In 1878, Olcott and Blavatsky went to India and then to Sri Lanka, where both of them took the five lay precepts of Buddhism—perhaps the first Americans to do so. While Blavatsky had a wider taste for the occult in general, Olcott persevered as a student of Buddhism, speaking widely in Asia and the West. Seeing how little Buddhists knew of one another in Asia, he became especially concerned about pan-Buddhist unity, eventually drafting a Buddhist Catechism in an attempt to articulate what he thought to be the clear, basic principles of Buddhism, and designing a six-colored Buddhist flag.

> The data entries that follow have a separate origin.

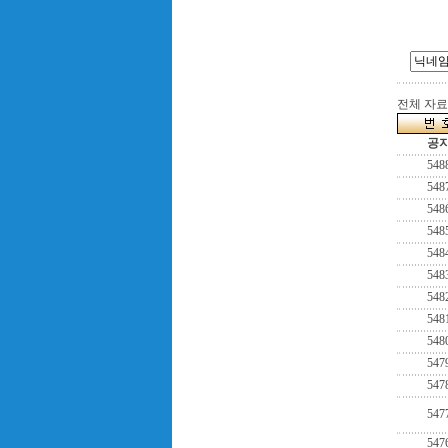
전체 자료수
공
548
548
548
548
548
548
548
548
548
547
547
547
547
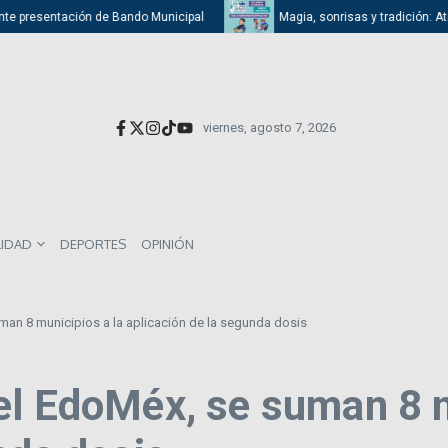
presentación de Bando Municipal
Magia, sonrisas y tradición: Atizapán 
viernes, agosto 7, 2026
LIDAD
DEPORTES
OPINIÓN
man 8 municipios a la aplicación de la segunda dosis
el EdoMéx, se suman 8 m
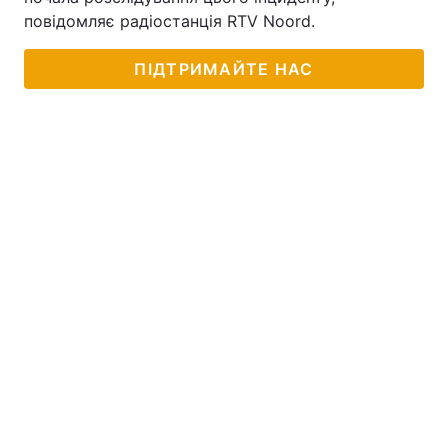
повідомляє радіостанція RTV Noord.
Тема оформлення
ПІДТРИМАЙТЕ НАС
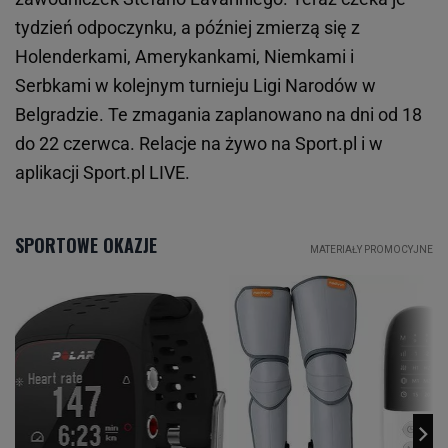
tydzień odpoczynku, a później zmierzą się z
Holenderkami, Amerykankami, Niemkami i
Serbkami w kolejnym turnieju Ligi Narodów w
Belgradzie. Te zmagania zaplanowano na dni od 18
do 22 czerwca. Relacje na żywo na Sport.pl i w
aplikacji Sport.pl LIVE.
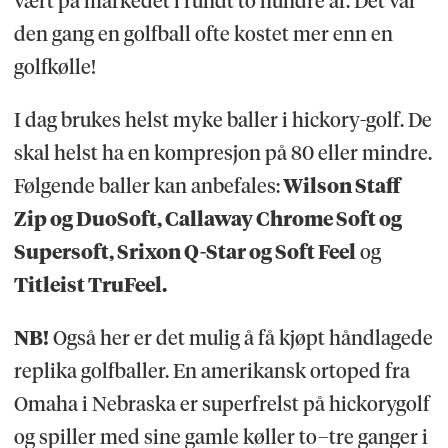
vært på markedet i rundt to hundre år. Det var
den gang en golfball ofte kostet mer enn en
golfkølle!
I dag brukes helst myke baller i hickory-golf. De
skal helst ha en kompresjon på 80 eller mindre.
Følgende baller kan anbefales:
Wilson Staff
Zip og DuoSoft, Callaway Chrome Soft og
Supersoft, Srixon Q-Star og Soft Feel
og
Titleist TruFeel.
NB!
Også her er det mulig å få kjøpt håndlagede
replika golfballer. En amerikansk ortoped fra
Omaha i Nebraska er superfrelst på hickorygolf
og spiller med sine gamle køller to–tre ganger i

Paul Carus, a German immigrant and freethinker, was also attracted to Buddhism, primarily because to his mind it could be understood rationally and in terms compatible with science. He edited The Open Court, a journal which pioneered in investigating religion and science. His book The Gospel of Buddhism, published in 1894, compiled passages from various Buddhist scriptures in a single accessible volume. By 1910, this sympathetic and compelling portrait of the tradition was in its 13th edition. A young Japanese student, D.T. Suzuki, translated the book into Japanese and subsequently came to work with Carus in Illinois. Suzuki worked in the late 1890s translating the Daodejing and stayed in the United States until 1908—an invaluable period of education for the man who was to become the premier translator of the Zen tradition into the language of Western thought.

Finally, there were those attracted initially to the aesthetic dimensions of what seemed to be “exotic” Buddhist culture and art, especially that of Japan and Tibet. In the 1880s, Bostonians William Sturgis Bigelow and Ernest Fenollosa spent years in Japan, cultivating a deep appreciation of both Buddhism and Japanese art. Fenollosa was the tireless art collector, Bigelow the cultured financier. Bigelow had been a doctor at Harvard Medical School, but his soul was seized by Japan and its arts, and especially by Buddhism. In 1885, both Fenollosa and Bigelow received the precepts and were formally initiated into Buddhist life, ethics, and practice, at Homyoin Temple on Lake Biwa in Japan.

In the late 1880s quite a number of Bostonians—including Isabella Stuart Gardner, whose home later became a museum, the writer Henry Adams, the artist John LaFarge, and Bishop Phillips Brooks of Trinity Church—came to know Japan and gain some insight into Buddhism through the hospitality of Fenollosa and Bigelow. In 1890, when both Bigelow and Fenollosa returned to Boston, much of the Japanese art they had collected became the core of the Museum of Fine Arts Far Eastern collection, and Fenollosa became its first curator. In 1904, Okakura Kakuzo, who had worked with Fenollosa in Japan, became assistant curator of the collection. Okakura wrote The Book of Tea, a widely celebrated appreciation and interpretation of the Japanese tea ceremony and its aesthetic.